* [Extracted records]

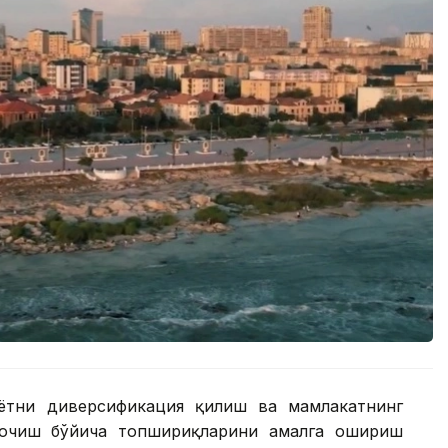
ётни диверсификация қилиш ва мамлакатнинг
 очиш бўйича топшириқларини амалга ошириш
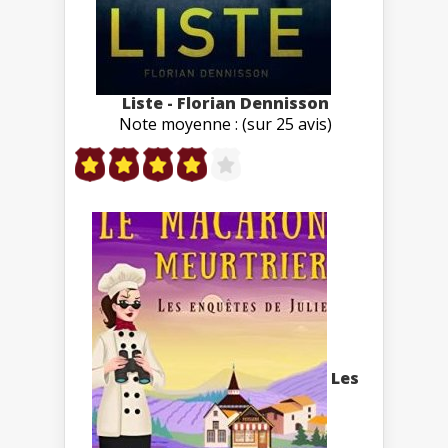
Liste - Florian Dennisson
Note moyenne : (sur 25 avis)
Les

* * *

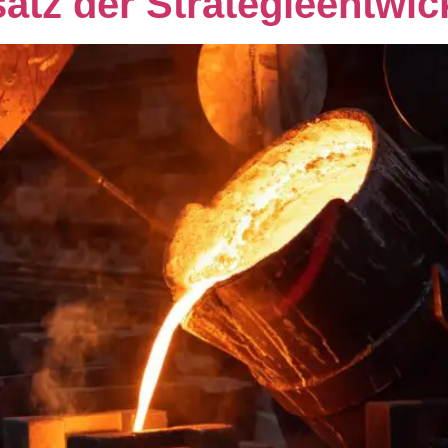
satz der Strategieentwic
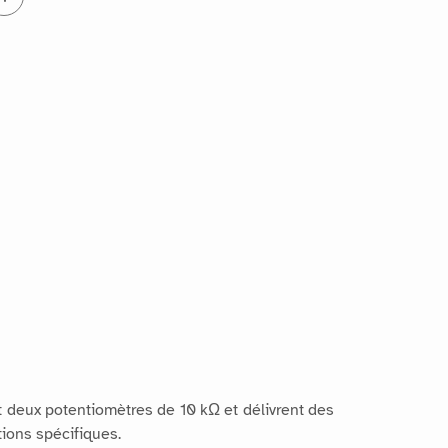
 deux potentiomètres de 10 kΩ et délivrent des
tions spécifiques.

* [Problem statement]
Take the material above from the line containing "satz der Strategieentwic" up to and including the line containing "tions spécifiques." and retype it exactly, without any pictures.

* [Result for this task]
satz der Strategieentwic
 deux potentiomètres de 10 kΩ et délivrent des
tions spécifiques.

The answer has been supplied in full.